For Inverse, Robert Daniels wrote, “‘Don’t Look Up’ finds genuine ground when tapping into a real human element. The film’s ending, a somber flourish, is surprisingly measured. A gathering of family and friends, trading mundane memories, trying to muster up some small talk to quell the oncoming fear, does more to connect this film to the pandemic than any joke or lampoon ever could. That poignancy sets this film apart from ‘The Big Short’ and ‘Vice’ because it’s not simply a regurgitation of terrible events and even worse people.”
‘France’
In “France,” written and directed by Bruno Dumont, Léa Seydoux plays France de Meurs, a successful TV journalist who suffers a crisis of conscience after she accidentally knocks an immigrant delivery man off his scooter. Her seemingly perfect life quickly unravels. The movie is playing at the Nuart Theatre in Los Angeles.
For The Times, I reviewed the film, writing, “The film captures behind-the-scenes media drama in a much better fashion than the American streaming series ‘The Morning Show.’ Seydoux brings a vulnerability to the role even when the character is at her most monstrous. In part because of the depth of Seydoux’s performance, the film becomes less an allegory of a nation and more a gripping character study, a portrait of a mask of personal and professional regard slowly slipping away.”
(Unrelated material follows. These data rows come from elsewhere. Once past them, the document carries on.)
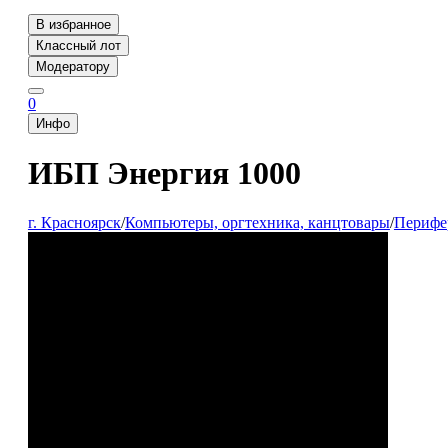
В избранное
Классный лот
Модератору
0
Инфо
ИБП Энергия 1000
г. Красноярск
/
Компьютеры, оргтехника, канцтовары
/
Перифе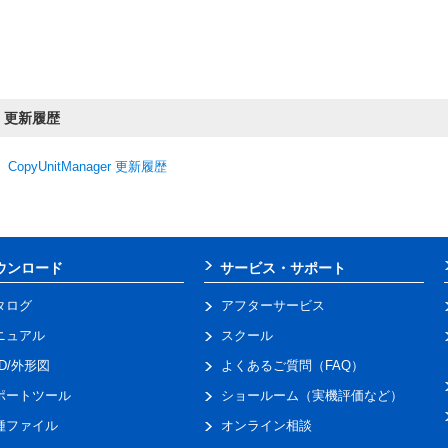
更新履歴
CopyUnitManager 更新履歴
ウンロード
サービス・サポート
タログ
アフターサービス
ニュアル
スクール
AD/外形図
よくあるご質問（FAQ）
ポートツール
ショールーム（実機評価など）
種ファイル
オンライン相談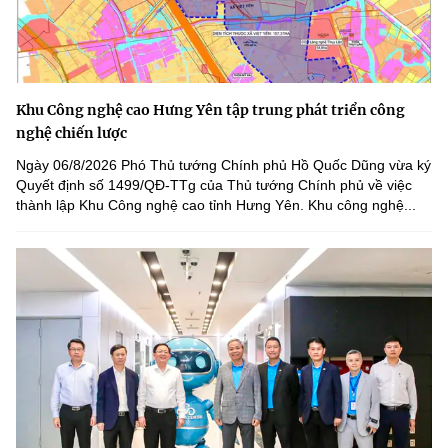
Khu Công nghệ cao Hưng Yên tập trung phát triển công
nghệ chiến lược
Ngày 06/8/2026 Phó Thủ tướng Chính phủ Hồ Quốc Dũng vừa ký
Quyết định số 1499/QĐ-TTg của Thủ tướng Chính phủ về việc
thành lập Khu Công nghệ cao tỉnh Hưng Yên. Khu công nghệ...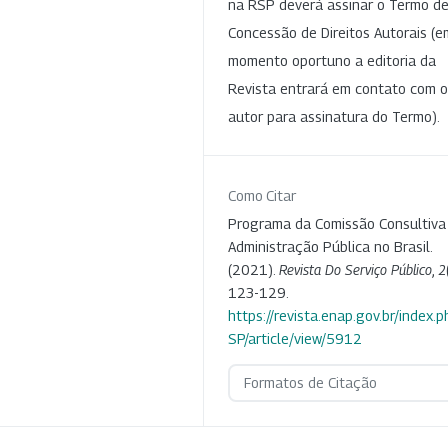
na RSP deverá assinar o Termo d
Concessão de Direitos Autorais (e
momento oportuno a editoria da
Revista entrará em contato com o
autor para assinatura do Termo).
Como Citar
Programa da Comissão Consultiva
Administração Pública no Brasil.
(2021).
Revista Do Serviço Público
,
2
123-129.
https://revista.enap.gov.br/index.p
SP/article/view/5912
Formatos de Citação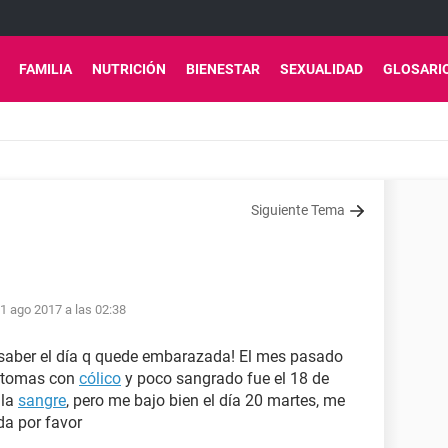
FAMILIA
NUTRICIÓN
BIENESTAR
SEXUALIDAD
GLOSARI
Siguiente Tema
1 ago 2017 a las 02:38
 saber el día q quede embarazada! El mes pasado
íntomas con
cólico
y poco sangrado fue el 18 de
 la
sangre
, pero me bajo bien el día 20 martes, me
a por favor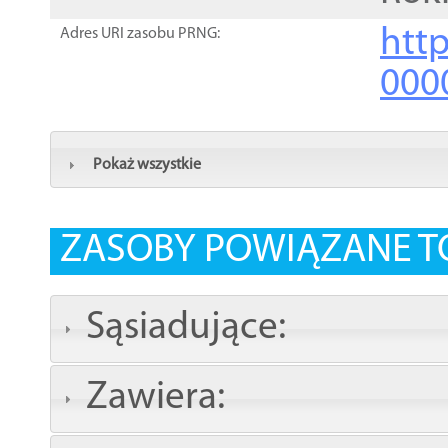
http
Adres URI zasobu PRNG:
000
Pokaż wszystkie
ZASOBY POWIĄZANE T
Sąsiadujące:
Zawiera: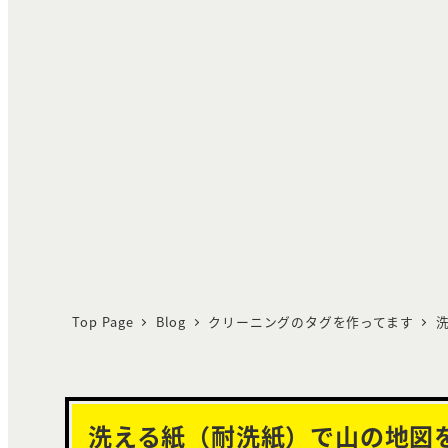
Top Page
Blog
クリーニングのタグを作ってます
洗える紙（耐洗紙）で山の地図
For the New York Times, A.O. Scott wrote, “While France remains interesting, thanks to Seydoux’s tough and resourceful performance, ‘France’ loses its emotional force and its intellectual focus. A potentially insightful exploration of the loss of self in a media-saturated world amounts, in the end, to a series of shallow images.”
For the Playlist, Elena Lazic wrote, “France also appears to stand, indeed, for the country itself. Phonetically, her full name sounds like ‘France demeure,’ meaning ‘France remains,’ and although the character goes through the wringer, she always gets back on her feet — or rather, on the TV screens, mournfully talking about conflicts in the Middle East or serial killers and other tragedies. Dumont appears to suggest that for all its supposed moments of reckoning, the country remains unchanged. The name is thus ultimately ironic, but another potential reading of ‘Meurs,’ which means ‘dies,’ suggests real sorrow at the sorry state of this nation. Although the country remains, it is slowly dying. It’s a strong sentiment, but one which would have been more powerful if made via more original and therefore punchier observations about the corrupt nature of much of the news media and the country itself.”